Work instruction: Could you print all of the data below again, exactly?

---- Data supplied

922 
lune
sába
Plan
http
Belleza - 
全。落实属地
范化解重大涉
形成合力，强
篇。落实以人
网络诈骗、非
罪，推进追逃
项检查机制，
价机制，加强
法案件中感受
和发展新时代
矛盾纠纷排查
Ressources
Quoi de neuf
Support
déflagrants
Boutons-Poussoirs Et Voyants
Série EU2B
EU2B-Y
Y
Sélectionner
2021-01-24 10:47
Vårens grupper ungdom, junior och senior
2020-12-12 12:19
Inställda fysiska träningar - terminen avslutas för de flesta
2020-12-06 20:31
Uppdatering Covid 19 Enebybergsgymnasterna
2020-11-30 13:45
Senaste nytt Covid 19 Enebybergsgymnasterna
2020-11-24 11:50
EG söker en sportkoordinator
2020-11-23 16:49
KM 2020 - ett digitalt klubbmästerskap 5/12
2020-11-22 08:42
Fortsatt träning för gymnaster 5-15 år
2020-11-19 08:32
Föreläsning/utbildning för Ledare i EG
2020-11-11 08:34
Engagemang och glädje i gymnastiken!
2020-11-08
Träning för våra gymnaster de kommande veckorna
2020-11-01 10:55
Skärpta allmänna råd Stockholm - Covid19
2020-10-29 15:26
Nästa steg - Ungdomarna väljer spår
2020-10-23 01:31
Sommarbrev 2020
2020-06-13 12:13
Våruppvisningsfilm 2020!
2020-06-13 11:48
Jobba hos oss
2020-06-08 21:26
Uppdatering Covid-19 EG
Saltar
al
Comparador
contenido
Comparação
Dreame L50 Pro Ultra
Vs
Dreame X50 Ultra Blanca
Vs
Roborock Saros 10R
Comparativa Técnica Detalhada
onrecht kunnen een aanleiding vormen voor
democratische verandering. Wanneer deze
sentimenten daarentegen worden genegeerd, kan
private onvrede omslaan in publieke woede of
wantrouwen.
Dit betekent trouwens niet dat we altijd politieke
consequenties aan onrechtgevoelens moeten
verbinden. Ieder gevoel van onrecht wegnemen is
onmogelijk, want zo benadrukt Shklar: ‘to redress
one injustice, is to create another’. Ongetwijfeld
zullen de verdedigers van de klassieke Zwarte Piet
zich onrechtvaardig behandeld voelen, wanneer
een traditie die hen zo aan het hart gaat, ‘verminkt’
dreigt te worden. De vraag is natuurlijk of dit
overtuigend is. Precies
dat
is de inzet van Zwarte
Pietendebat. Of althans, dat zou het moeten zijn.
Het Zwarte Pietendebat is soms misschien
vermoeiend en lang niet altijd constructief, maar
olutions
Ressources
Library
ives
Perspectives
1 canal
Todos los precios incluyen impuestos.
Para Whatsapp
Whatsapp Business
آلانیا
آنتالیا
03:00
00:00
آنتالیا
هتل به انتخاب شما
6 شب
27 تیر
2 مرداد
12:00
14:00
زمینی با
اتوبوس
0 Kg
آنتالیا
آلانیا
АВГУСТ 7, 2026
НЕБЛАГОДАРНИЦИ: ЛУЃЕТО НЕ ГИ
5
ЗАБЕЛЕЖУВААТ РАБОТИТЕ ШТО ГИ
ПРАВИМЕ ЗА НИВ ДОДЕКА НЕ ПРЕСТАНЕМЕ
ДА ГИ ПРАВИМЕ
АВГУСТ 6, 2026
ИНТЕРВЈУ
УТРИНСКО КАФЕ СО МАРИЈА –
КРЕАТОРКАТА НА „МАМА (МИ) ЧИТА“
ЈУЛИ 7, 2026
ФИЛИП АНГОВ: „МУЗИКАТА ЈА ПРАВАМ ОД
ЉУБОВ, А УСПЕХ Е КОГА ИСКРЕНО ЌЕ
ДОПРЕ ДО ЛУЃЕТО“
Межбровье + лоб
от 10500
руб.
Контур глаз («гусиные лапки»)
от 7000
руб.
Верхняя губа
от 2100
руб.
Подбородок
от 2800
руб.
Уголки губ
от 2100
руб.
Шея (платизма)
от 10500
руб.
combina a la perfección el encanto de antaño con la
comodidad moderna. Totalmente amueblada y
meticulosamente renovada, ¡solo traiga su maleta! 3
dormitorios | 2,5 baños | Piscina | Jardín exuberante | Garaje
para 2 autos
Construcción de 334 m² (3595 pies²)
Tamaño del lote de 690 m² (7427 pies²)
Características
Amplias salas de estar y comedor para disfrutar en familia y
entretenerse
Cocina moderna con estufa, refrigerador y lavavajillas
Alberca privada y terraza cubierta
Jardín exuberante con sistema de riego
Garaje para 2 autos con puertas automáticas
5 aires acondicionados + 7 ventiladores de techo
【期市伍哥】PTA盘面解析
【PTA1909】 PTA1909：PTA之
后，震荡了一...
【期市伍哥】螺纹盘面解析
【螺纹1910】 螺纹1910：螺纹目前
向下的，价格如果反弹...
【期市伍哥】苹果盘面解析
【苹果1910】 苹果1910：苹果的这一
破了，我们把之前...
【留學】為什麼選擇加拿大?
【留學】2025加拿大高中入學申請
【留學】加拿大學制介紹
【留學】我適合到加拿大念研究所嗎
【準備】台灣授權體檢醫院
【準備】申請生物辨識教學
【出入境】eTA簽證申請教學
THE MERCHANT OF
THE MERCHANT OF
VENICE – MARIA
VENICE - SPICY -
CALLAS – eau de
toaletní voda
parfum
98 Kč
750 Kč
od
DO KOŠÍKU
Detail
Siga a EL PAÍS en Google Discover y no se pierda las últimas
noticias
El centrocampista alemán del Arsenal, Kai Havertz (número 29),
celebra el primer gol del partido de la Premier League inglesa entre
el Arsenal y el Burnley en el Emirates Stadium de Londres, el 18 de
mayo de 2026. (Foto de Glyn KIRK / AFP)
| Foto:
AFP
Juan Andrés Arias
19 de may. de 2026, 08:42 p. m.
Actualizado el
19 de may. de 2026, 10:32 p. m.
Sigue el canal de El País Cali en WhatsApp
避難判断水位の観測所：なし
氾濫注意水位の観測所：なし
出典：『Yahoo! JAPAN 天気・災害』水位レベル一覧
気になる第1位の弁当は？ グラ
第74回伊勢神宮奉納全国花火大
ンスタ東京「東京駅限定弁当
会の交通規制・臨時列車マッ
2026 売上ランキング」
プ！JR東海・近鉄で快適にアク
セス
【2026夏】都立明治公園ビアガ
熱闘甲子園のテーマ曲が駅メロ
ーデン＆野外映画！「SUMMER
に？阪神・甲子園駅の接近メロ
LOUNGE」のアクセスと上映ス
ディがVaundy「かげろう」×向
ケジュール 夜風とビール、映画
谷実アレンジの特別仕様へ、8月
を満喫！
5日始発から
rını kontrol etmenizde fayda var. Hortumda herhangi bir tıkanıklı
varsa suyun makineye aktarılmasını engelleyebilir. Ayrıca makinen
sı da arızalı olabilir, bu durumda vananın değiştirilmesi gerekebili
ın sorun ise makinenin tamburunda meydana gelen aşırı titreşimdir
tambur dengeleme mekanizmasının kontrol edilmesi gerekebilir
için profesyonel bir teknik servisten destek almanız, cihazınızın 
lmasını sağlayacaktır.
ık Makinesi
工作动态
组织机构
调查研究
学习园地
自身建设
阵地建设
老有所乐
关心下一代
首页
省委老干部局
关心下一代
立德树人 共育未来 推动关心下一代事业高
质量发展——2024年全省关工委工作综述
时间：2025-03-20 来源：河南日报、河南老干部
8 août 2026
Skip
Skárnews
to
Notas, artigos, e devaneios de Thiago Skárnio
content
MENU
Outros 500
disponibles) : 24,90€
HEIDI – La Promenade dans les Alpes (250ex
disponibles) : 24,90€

--------

Exercise output:
922 
lune
sába
Plan
http
Belleza - 
全。落实属地
范化解重大涉
形成合力，强
篇。落实以人
网络诈骗、非
罪，推进追逃
项检查机制，
价机制，加强
法案件中感受
和发展新时代
矛盾纠纷排查
Ressources
Quoi de neuf
Support
déflagrants
Boutons-Poussoirs Et Voyants
Série EU2B
EU2B-Y
Y
Sélectionner
2021-01-24 10:47
Vårens grupper ungdom, junior och senior
2020-12-12 12:19
Inställda fysiska träningar - terminen avslutas för de flesta
2020-12-06 20:31
Uppdatering Covid 19 Enebybergsgymnasterna
2020-11-30 13:45
Senaste nytt Covid 19 Enebybergsgymnasterna
2020-11-24 11:50
EG söker en sportkoordinator
2020-11-23 16:49
KM 2020 - ett digitalt klubbmästerskap 5/12
2020-11-22 08:42
Fortsatt träning för gymnaster 5-15 år
2020-11-19 08:32
Föreläsning/utbildning för Ledare i EG
2020-11-11 08:34
Engagemang och glädje i gymnastiken!
2020-11-08
Träning för våra gymnaster de kommande veckorna
2020-11-01 10:55
Skärpta allmänna råd Stockholm - Covid19
2020-10-29 15:26
Nästa steg - Ungdomarna väljer spår
2020-10-23 01:31
Sommarbrev 2020
2020-06-13 12:13
Våruppvisningsfilm 2020!
2020-06-13 11:48
Jobba hos oss
2020-06-08 21:26
Uppdatering Covid-19 EG
Saltar
al
Comparador
contenido
Comparação
Dreame L50 Pro Ultra
Vs
Dreame X50 Ultra Blanca
Vs
Roborock Saros 10R
Comparativa Técnica Detalhada
onrecht kunnen een aanleiding vormen voor
democratische verandering. Wanneer deze
sentimenten daarentegen worden genegeerd, kan
private onvrede omslaan in publieke woede of
wantrouwen.
Dit betekent trouwens niet dat we altijd politieke
consequenties aan onrechtgevoelens moeten
verbinden. Ieder gevoel van onrecht wegnemen is
onmogelijk, want zo benadrukt Shklar: ‘to redress
one injustice, is to create another’. Ongetwijfeld
zullen de verdedigers van de klassieke Zwarte Piet
zich onrechtvaardig behandeld voelen, wanneer
een traditie die hen zo aan het hart gaat, ‘verminkt’
dreigt te worden. De vraag is natuurlijk of dit
overtuigend is. Precies
dat
is de inzet van Zwarte
Pietendebat. Of althans, dat zou het moeten zijn.
Het Zwarte Pietendebat is soms misschien
vermoeiend en lang niet altijd constructief, maar
olutions
Ressources
Library
ives
Perspectives
1 canal
Todos los precios incluyen impuestos.
Para Whatsapp
Whatsapp Business
آلانیا
آنتالیا
03:00
00:00
آنتالیا
هتل به انتخاب شما
6 شب
27 تیر
2 مرداد
12:00
14:00
زمینی با
اتوبوس
0 Kg
آنتالیا
آلانیا
АВГУСТ 7, 2026
НЕБЛАГОДАРНИЦИ: ЛУЃЕТО НЕ ГИ
5
ЗАБЕЛЕЖУВААТ РАБОТИТЕ ШТО ГИ
ПРАВИМЕ ЗА НИВ ДОДЕКА НЕ ПРЕСТАНЕМЕ
ДА ГИ ПРАВИМЕ
АВГУСТ 6, 2026
ИНТЕРВЈУ
УТРИНСКО КАФЕ СО МАРИЈА –
КРЕАТОРКАТА НА „МАМА (МИ) ЧИТА“
ЈУЛИ 7, 2026
ФИЛИП АНГОВ: „МУЗИКАТА ЈА ПРАВАМ ОД
ЉУБОВ, А УСПЕХ Е КОГА ИСКРЕНО ЌЕ
ДОПРЕ ДО ЛУЃЕТО“
Межбровье + лоб
от 10500
руб.
Контур глаз («гусиные лапки»)
от 7000
руб.
Верхняя губа
от 2100
руб.
Подбородок
от 2800
руб.
Уголки губ
от 2100
руб.
Шея (платизма)
от 10500
руб.
combina a la perfección el encanto de antaño con la
comodidad moderna. Totalmente amueblada y
meticulosamente renovada, ¡solo traiga su maleta! 3
dormitorios | 2,5 baños | Piscina | Jardín exuberante | Garaje
para 2 autos
Construcción de 334 m² (3595 pies²)
Tamaño del lote de 690 m² (7427 pies²)
Características
Amplias salas de estar y comedor para disfrutar en familia y
entretenerse
Cocina moderna con estufa, refrigerador y lavavajillas
Alberca privada y terraza cubierta
Jardín exuberante con sistema de riego
Garaje para 2 autos con puertas automáticas
5 aires acondicionados + 7 ventiladores de techo
【期市伍哥】PTA盘面解析
【PTA1909】 PTA1909：PTA之
后，震荡了一...
【期市伍哥】螺纹盘面解析
【螺纹1910】 螺纹1910：螺纹目前
向下的，价格如果反弹...
【期市伍哥】苹果盘面解析
【苹果1910】 苹果1910：苹果的这一
破了，我们把之前...
【留學】為什麼選擇加拿大?
【留學】2025加拿大高中入學申請
【留學】加拿大學制介紹
【留學】我適合到加拿大念研究所嗎
【準備】台灣授權體檢醫院
【準備】申請生物辨識教學
【出入境】eTA簽證申請教學
THE MERCHANT OF
THE MERCHANT OF
VENICE – MARIA
VENICE - SPICY -
CALLAS – eau de
toaletní voda
parfum
98 Kč
750 Kč
od
DO KOŠÍKU
Detail
Siga a EL PAÍS en Google Discover y no se pierda las últimas
noticias
El centrocampista alemán del Arsenal, Kai Havertz (número 29),
celebra el primer gol del partido de la Premier League inglesa entre
el Arsenal y el Burnley en el Emirates Stadium de Londres, el 18 de
mayo de 2026. (Foto de Glyn KIRK / AFP)
| Foto:
AFP
Juan Andrés Arias
19 de may. de 2026, 08:42 p. m.
Actualizado el
19 de may. de 2026, 10:32 p. m.
Sigue el canal de El País Cali en WhatsApp
避難判断水位の観測所：なし
氾濫注意水位の観測所：なし
出典：『Yahoo! JAPAN 天気・災害』水位レベル一覧
気になる第1位の弁当は？ グラ
第74回伊勢神宮奉納全国花火大
ンスタ東京「東京駅限定弁当
会の交通規制・臨時列車マッ
2026 売上ランキング」
プ！JR東海・近鉄で快適にアク
セス
【2026夏】都立明治公園ビアガ
熱闘甲子園のテーマ曲が駅メロ
ーデン＆野外映画！「SUMMER
に？阪神・甲子園駅の接近メロ
LOUNGE」のアクセスと上映ス
ディがVaundy「かげろう」×向
ケジュール 夜風とビール、映画
谷実アレンジの特別仕様へ、8月
を満喫！
5日始発から
rını kontrol etmenizde fayda var. Hortumda herhangi bir tıkanıklı
varsa suyun makineye aktarılmasını engelleyebilir. Ayrıca makinen
sı da arızalı olabilir, bu durumda vananın değiştirilmesi gerekebili
ın sorun ise makinenin tamburunda meydana gelen aşırı titreşimdir
tambur dengeleme mekanizmasının kontrol edilmesi gerekebilir
için profesyonel bir teknik servisten destek almanız, cihazınızın 
lmasını sağlayacaktır.
ık Makinesi
工作动态
组织机构
调查研究
学习园地
自身建设
阵地建设
老有所乐
关心下一代
首页
省委老干部局
关心下一代
立德树人 共育未来 推动关心下一代事业高
质量发展——2024年全省关工委工作综述
时间：2025-03-20 来源：河南日报、河南老干部
8 août 2026
Skip
Skárnews
to
Notas, artigos, e devaneios de Thiago Skárnio
content
MENU
Outros 500
disponibles) : 24,90€
HEIDI – La Promenade dans les Alpes (250ex
disponibles) : 24,90€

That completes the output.